In the third quarter, the Company recognized a total of $1.9 million of additional interest expense, including $1.1 million of fees and $0.8 million of old debt issuance costs and losses on terminated swaps. In addition, approximately $1.8 million of fees related to the new amendment were paid and recorded as deferred debt issuance costs and will be amortized over the remaining life of the facility.

Fiscal 2009 Guidance

The Company's projection for global same-store sales for fiscal 2009 is at the lower end of the range of its previous guidance at 0.0 percent to positive 2.0 percent.

The Company now expects its global new openings to be in the range of 100-110 restaurants compared to previous guidance in the range of 90-110 restaurants. Due to the year-to-date restaurant closure rate, the Company now expects closures to be approximately 100 restaurants, compared to previous guidance of 110-120 restaurants. Net restaurant openings are now expected to be in the range of 0 to positive 10, compared to previous guidance of 0 to negative 30. Popeyes restaurant closures typically have sales significantly lower than the system average.

The Company expects fiscal 2009 general and administrative expenses to be consistent with its previous guidance of 3.1-3.2 percent of system-wide sales, among the lowest in the restaurant industry. The Company will continue to tightly manage its general and administrative expenses and invest in key strategic initiatives, including its continued commitment to national media advertising and operations improvements, which management believes are essential for the long-term growth of the brand.

Given the improved expectations for net restaurant openings, the Company expects 2009 earnings to be at the upper end of its guidance of $0.66-$0.70 per diluted share. Adjusted earnings per diluted share are expected to be at the upper end of its guidance of $0.65-$0.69 in 2009 as compared to $0.65 in the prior year.

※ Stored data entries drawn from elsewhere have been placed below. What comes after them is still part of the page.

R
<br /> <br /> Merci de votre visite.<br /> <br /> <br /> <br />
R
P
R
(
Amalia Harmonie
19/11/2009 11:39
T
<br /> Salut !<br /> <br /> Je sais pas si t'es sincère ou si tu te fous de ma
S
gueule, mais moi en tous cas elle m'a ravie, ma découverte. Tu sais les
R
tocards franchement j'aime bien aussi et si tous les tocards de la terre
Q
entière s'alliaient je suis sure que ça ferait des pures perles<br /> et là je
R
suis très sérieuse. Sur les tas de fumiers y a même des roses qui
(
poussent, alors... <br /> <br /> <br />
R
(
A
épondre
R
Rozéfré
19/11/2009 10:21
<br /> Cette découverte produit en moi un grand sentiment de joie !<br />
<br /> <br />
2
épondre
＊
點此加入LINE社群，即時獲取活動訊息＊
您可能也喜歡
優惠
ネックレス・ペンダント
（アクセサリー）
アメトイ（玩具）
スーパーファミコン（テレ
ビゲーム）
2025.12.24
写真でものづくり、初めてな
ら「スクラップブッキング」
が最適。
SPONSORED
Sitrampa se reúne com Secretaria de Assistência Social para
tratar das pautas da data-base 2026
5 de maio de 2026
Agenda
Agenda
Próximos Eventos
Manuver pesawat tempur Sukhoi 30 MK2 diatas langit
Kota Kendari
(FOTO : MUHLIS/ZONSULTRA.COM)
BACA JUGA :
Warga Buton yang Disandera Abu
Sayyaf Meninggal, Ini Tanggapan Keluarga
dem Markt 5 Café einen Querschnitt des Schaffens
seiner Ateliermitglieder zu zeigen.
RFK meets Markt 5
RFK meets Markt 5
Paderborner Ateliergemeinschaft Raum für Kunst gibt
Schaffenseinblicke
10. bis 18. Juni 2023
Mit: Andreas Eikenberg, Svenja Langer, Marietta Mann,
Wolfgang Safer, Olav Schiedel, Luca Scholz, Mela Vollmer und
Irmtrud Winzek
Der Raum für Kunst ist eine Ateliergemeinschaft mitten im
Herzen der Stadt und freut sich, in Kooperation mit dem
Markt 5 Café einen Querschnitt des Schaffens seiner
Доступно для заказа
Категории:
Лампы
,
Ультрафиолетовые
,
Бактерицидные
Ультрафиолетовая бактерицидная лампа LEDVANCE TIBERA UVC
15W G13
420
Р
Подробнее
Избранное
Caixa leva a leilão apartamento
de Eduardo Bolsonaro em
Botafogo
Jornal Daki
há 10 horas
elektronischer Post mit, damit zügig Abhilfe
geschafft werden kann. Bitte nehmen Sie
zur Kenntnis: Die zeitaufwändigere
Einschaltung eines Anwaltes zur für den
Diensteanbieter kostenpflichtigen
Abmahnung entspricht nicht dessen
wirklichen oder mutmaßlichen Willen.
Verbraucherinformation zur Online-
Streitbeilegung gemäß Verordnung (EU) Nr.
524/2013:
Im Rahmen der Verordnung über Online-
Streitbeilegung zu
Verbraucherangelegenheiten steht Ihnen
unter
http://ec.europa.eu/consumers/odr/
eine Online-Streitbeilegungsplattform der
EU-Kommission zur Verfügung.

The Company calculates adjusted earnings per diluted share by excluding "Other income, net" of $2.6 million or $0.06 per diluted share in 2009 and $4.6 million or $0.11 per diluted share in 2008, and $1.9 million or $0.05 per diluted share of interest expense associated with the credit amendment in 2009. Adjusted earnings per diluted share is a supplemental non-GAAP measure of performance. See the heading entitled "Management's Use of Non-GAAP Financial Measures."

Conference Call

The Company will host a conference call and internet webcast with the investment community at 9:00 A.M. Eastern Time on November 13, 2009, to review the results of the third quarter of fiscal 2009. To access the Company's webcast, go to www.afce.com, select "Investor Relations" and then select "Q3 2009 AFC Enterprises, Inc. Earnings Conference Call." A replay of the conference call will be available for 90 days at the Company's website or through a dial-in number for a limited time following the call.

Corporate Profile

AFC Enterprises, Inc. is the franchisor and operator of Popeyes(r) restaurants, the world's second-largest quick-service chicken concept based on number of units. As of October 4, 2009, Popeyes had 1,918 restaurants in the United States, Puerto Rico, Guam and 26 foreign countries. AFC's primary objective is to offer excellent investment opportunities in its Popeyes brand and provide exceptional franchisee support systems and services to its owners. AFC Enterprises can be found at www.afce.com.